The Hostage Crisis (The Remake)

Anyone reading a newspaper today would be forgiven for thinking that the world’s media were conspiring to create the ultimate April Fool’s joke.

Another “hostage crisis” with Iran as the bad guy again, reprising 1979. But all the fuss isn’t really about fifteen British sailors. Western hostages have been held and frequently executed in hostile parts of the world, by the dozens in Iraq. That isn’t going to happen to the crewmen from the HMS Cornwall, and in the normal way of things they would be released as soon as something else more important (perhaps another sex scandal involving a rock star) drives them off the front page. Pretty small potatoes.

Or, it would be if it weren’t played out against the backdrop of a possible US-Iran war. Investigative journalists and intelligence professionals have been sounding alarms about a looming confrontation between these two for nearly a year and a half now, and informed opinion is universal in prophesying regional and perhaps global catastrophe should it occur. To repeat what you all have heard: yes, such a war would set the whole of Western Asia on fire, result in civilian deaths in the high six figures or maybe more, possibly lead to nuclear escalation, and drive the price of oil high enough to tank the global economy. You’d have to be delusional to do it, and therein lies the worrisomely high probability that it will happen.

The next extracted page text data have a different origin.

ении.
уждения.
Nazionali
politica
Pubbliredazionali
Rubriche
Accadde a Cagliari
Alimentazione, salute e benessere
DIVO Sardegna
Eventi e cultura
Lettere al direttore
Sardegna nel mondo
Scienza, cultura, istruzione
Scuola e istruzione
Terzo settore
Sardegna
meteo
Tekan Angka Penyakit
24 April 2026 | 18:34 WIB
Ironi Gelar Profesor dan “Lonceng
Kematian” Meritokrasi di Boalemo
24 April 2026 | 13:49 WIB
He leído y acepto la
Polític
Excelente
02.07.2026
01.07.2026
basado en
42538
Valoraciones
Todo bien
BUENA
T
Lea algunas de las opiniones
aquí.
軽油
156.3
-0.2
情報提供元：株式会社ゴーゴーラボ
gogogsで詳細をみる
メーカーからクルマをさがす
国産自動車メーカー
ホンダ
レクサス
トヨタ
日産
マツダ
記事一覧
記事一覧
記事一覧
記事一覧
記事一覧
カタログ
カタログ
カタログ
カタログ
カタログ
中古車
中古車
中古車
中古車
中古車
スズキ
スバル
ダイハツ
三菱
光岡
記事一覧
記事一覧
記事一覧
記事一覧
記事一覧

Historically, if two feuding nations are led by viciously competing factions almost totally divorced from reality, war is extremely likely. And that would seem to describe the US and Iran right now. All that holds the US back from attacking right away is its own military’s understanding of just how overstretched it is, and what a Pandora’s box it would open. The four-stars are leaking that the US could not deploy even a paratroop brigade elsewhere given the total fixation with Iraq. But the US constitution says that Bush out-ranks them, and Congress has been taken out by the Israeli lobby.

All that separates us from “August 1914” are the valiant efforts of the nations that stand to lose the most if things go pear-shaped. That’s a big crowd, but by far the largest and most powerful are Russia and Turkey. They are both caught in a vise: if war breaks out, they can’t afford to intervene, and they can’t afford not to. These two biggies have divided up the job.Russia is using its Security Council role to ramp up the volume, while its government-controlled media has become nearly hysterical in its “intelligence estimates” of an American attack. Turkey has taken the quiet job. It can play the NATO card in Washington and London and quote the Koran in Tehran.

Who would have thought these two historically bellicose semi-dictatorships would be the last, best hope for peace? Reminds me of Eric Idle singing “The Galaxy Song” at the end of Monty Python’s “Meaning of Life”: “pray that there’s intelligent life somewhere up in space, ’cause there’s bugger all down here on Earth!”